【帝国東京大学の卒業式】
この物語はフィクションであり、登場する組織や人物は実在のものとは一切関係ありません。また、物語には独特な考えが表れますが、これは物語を読みやすくするための要素であり、私個人の信念とは異なります。この点を理解いただいた上で、物語をお楽しみいただければ幸いです。
桜が舞い散る日のことだった。この日は帝国東京大学の卒業式である。モッカ帝国一の大学の卒業式ということもあり、軍のトップの関係者や帝王様が式に参列している。ウークは緊張している。なぜなら、この式の答辞を少しでも間違えれば、将校にはなれずに人として生きていけなくなるからだ。
「がんばれ。ウーク、お前ならできる…」
と胸に手を当て、震えながらウークはささやいた。壇上へ上がる道のりが沼にはまったかのように足が重たかった。壇上に上がると、帝王様はウークと目が合った。帝王様は何かを期待しているようにニコニコと笑っていた。そんな笑いが余計にウークを緊張させた。というよりもこの世のものではない生き物のような不気味さが感じられた。しかし、気のせいだとウーク自身の心に言い聞かせた。そして、震えた手でマイクを持ち、乾いた声で話し始めた。
「答辞…この素晴らしい日に皆様の前で卒業できることをうれしく思っています。私は最前線でこれから南の蛮族を蹴散らせるように皆様方を見習って頑張っていきたいと思います。モッカ神の名のもとに… 帝国東京大学 帝国特殊部隊学部 四年 ウーク」
と言い終わると会場内は大喝采だった。もちろん、帝王様は観客の誰よりもシンバルのような大きな音で拍手をしていた。しかし、ウークは緊張のせいで一語一語に言葉を詰まらせながら、新言語を話しているかのように答辞を終わらせた。

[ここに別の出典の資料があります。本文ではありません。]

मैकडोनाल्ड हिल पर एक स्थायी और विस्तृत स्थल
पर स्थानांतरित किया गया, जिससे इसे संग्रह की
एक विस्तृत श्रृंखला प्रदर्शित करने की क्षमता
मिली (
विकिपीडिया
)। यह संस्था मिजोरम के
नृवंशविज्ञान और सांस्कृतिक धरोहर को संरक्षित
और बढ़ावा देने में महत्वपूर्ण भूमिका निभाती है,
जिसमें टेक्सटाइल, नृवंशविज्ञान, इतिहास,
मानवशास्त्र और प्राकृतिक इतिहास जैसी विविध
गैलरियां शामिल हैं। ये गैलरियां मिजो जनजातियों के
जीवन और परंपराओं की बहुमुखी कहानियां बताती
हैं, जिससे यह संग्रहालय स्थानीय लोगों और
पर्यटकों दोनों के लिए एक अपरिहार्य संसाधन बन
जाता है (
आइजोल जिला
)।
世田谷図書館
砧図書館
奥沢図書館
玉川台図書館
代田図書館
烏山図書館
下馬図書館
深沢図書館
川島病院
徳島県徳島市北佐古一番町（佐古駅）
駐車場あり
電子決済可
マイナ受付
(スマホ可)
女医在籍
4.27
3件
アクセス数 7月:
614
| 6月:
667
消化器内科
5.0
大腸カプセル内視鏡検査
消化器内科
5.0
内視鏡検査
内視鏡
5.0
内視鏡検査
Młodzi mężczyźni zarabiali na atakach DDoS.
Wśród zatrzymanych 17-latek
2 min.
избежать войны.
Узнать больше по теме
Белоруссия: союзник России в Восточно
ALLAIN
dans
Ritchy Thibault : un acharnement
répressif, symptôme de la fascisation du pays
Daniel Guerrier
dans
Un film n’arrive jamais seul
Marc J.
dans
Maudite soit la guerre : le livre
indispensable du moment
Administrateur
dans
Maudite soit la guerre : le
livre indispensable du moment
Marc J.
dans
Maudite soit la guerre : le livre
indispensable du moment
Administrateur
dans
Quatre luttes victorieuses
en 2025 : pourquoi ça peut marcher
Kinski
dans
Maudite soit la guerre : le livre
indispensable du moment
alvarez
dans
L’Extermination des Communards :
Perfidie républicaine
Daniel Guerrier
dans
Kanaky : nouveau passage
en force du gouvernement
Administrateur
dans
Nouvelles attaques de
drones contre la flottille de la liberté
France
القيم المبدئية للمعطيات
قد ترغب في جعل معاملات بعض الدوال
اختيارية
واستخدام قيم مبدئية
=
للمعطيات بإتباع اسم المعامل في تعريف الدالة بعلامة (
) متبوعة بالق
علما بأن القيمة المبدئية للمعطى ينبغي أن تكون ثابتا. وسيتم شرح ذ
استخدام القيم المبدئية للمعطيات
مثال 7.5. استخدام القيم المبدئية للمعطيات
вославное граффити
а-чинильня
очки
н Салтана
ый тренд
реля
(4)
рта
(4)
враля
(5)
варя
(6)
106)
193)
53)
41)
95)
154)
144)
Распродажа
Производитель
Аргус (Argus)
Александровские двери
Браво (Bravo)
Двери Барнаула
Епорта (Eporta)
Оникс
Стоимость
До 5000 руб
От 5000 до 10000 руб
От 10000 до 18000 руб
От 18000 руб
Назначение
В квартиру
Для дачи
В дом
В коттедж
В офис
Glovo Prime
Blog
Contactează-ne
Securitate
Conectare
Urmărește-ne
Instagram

「なぜ、大喝采なのだ。完璧ではない答辞だぞ。俺は舌が回らなくて何を言っているのかさえも、自分でも分からなかったんだ。なぜだ。俺は完璧な人間ではなかった。なのに、俺は何でもできる人間だと高をくくっていた。」
この事がきっかけでウークは自分自身に自信を無くし、卒業式を抜けだした。初の失敗に泣いた。会場横のトイレの個室のなかで泣いた。トイレットペーパーで鼻を吹いた。涙が止まらなかった。自分という人間にウークは失望した。この先、何をしていいのか分からなかった。